▶ [Work order]
Transcribe the data exactly. Pictures stay out.

▶ [Given entries]
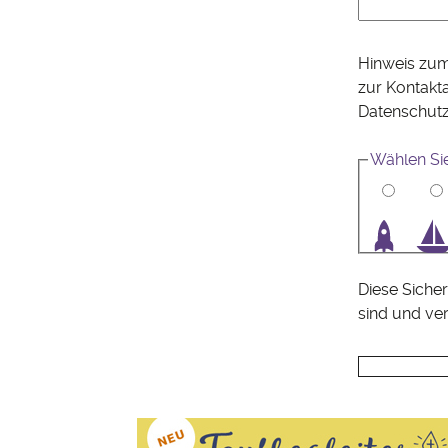
Hinweis zum
zur Kontakt
Datenschut
Wählen Si
1
2
3
4
Diese Sicher
sind und ve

▶ [Solution for this task]
Hinweis zum
zur Kontakt
Datenschut
Wählen Si
1
2
3
4
Diese Sicher
sind und ve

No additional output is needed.